Data entries
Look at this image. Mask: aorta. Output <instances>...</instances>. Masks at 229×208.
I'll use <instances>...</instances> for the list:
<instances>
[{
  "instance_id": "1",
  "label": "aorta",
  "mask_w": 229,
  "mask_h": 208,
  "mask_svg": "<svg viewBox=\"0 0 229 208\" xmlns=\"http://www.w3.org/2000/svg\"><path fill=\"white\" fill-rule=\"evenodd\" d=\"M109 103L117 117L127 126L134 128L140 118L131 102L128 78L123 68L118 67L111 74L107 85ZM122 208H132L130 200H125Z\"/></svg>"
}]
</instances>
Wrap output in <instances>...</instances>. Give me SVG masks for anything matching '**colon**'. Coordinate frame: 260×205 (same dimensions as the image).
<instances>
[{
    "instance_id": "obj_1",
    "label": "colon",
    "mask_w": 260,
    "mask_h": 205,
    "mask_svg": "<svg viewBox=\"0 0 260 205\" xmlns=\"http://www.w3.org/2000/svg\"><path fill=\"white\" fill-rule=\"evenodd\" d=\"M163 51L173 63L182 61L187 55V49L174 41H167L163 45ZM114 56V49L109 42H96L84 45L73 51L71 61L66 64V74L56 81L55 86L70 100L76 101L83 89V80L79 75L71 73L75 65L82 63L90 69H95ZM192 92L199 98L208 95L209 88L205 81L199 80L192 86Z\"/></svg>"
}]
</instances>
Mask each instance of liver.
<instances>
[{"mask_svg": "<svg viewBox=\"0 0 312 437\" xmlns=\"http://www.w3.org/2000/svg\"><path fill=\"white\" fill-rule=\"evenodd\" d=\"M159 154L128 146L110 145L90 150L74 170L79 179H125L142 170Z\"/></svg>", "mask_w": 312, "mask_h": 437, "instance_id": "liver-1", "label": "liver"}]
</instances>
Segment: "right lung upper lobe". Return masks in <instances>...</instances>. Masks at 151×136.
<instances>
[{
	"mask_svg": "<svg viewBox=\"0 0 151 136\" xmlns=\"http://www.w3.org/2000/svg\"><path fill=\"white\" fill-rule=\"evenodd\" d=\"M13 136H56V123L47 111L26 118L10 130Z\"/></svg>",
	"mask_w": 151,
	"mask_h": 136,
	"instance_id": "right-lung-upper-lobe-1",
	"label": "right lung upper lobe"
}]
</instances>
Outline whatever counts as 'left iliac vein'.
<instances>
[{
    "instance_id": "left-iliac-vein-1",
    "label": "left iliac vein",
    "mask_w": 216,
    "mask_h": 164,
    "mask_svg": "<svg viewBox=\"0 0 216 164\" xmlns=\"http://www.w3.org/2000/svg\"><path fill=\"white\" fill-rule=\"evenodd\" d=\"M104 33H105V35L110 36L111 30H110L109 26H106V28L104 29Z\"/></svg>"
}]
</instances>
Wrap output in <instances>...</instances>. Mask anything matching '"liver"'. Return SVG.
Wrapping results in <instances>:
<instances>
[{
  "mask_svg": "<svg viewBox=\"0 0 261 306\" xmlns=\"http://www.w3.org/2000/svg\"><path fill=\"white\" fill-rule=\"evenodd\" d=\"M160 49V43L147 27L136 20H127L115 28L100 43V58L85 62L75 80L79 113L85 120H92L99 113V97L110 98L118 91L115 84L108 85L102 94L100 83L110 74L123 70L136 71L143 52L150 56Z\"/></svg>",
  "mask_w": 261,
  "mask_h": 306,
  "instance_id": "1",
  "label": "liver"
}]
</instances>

Activity: The answer must be the complete set of entries, retyped exactly.

Answer:
Look at this image. Mask: aorta. Output <instances>...</instances>. Masks at 229×208.
I'll use <instances>...</instances> for the list:
<instances>
[{
  "instance_id": "1",
  "label": "aorta",
  "mask_w": 229,
  "mask_h": 208,
  "mask_svg": "<svg viewBox=\"0 0 229 208\" xmlns=\"http://www.w3.org/2000/svg\"><path fill=\"white\" fill-rule=\"evenodd\" d=\"M109 103L117 117L127 126L134 128L140 118L131 102L128 78L123 68L118 67L111 74L107 85ZM122 208H132L130 200H125Z\"/></svg>"
}]
</instances>
Wrap output in <instances>...</instances>. Give me SVG masks for anything matching '**colon**'. Coordinate frame: 260×205 (same dimensions as the image).
<instances>
[{
    "instance_id": "obj_1",
    "label": "colon",
    "mask_w": 260,
    "mask_h": 205,
    "mask_svg": "<svg viewBox=\"0 0 260 205\" xmlns=\"http://www.w3.org/2000/svg\"><path fill=\"white\" fill-rule=\"evenodd\" d=\"M163 51L173 63L182 61L187 55V49L174 41H167L163 45ZM114 56V49L109 42H96L84 45L73 51L71 61L66 64V74L56 81L55 86L70 100L76 101L83 89V80L79 75L71 73L75 65L82 63L90 69H95ZM192 92L199 98L208 95L209 88L205 81L199 80L192 86Z\"/></svg>"
}]
</instances>
Mask each instance of liver.
<instances>
[{"mask_svg": "<svg viewBox=\"0 0 312 437\" xmlns=\"http://www.w3.org/2000/svg\"><path fill=\"white\" fill-rule=\"evenodd\" d=\"M159 154L128 146L110 145L90 150L74 170L79 179H125L142 170Z\"/></svg>", "mask_w": 312, "mask_h": 437, "instance_id": "liver-1", "label": "liver"}]
</instances>
Segment: "right lung upper lobe". Return masks in <instances>...</instances>. Masks at 151×136.
<instances>
[{
	"mask_svg": "<svg viewBox=\"0 0 151 136\" xmlns=\"http://www.w3.org/2000/svg\"><path fill=\"white\" fill-rule=\"evenodd\" d=\"M13 136H56V123L47 111L26 118L10 130Z\"/></svg>",
	"mask_w": 151,
	"mask_h": 136,
	"instance_id": "right-lung-upper-lobe-1",
	"label": "right lung upper lobe"
}]
</instances>
Outline whatever counts as 'left iliac vein'.
<instances>
[{
    "instance_id": "left-iliac-vein-1",
    "label": "left iliac vein",
    "mask_w": 216,
    "mask_h": 164,
    "mask_svg": "<svg viewBox=\"0 0 216 164\" xmlns=\"http://www.w3.org/2000/svg\"><path fill=\"white\" fill-rule=\"evenodd\" d=\"M104 33H105V35L110 36L111 30H110L109 26H106V28L104 29Z\"/></svg>"
}]
</instances>
Wrap output in <instances>...</instances>. Mask anything matching '"liver"'. Return SVG.
Wrapping results in <instances>:
<instances>
[{
  "mask_svg": "<svg viewBox=\"0 0 261 306\" xmlns=\"http://www.w3.org/2000/svg\"><path fill=\"white\" fill-rule=\"evenodd\" d=\"M160 49V43L147 27L136 20H127L115 28L100 43V58L85 62L75 80L79 113L85 120H92L99 113V97L110 98L118 91L115 84L108 85L102 94L100 83L110 74L123 70L136 71L143 52L150 56Z\"/></svg>",
  "mask_w": 261,
  "mask_h": 306,
  "instance_id": "1",
  "label": "liver"
}]
</instances>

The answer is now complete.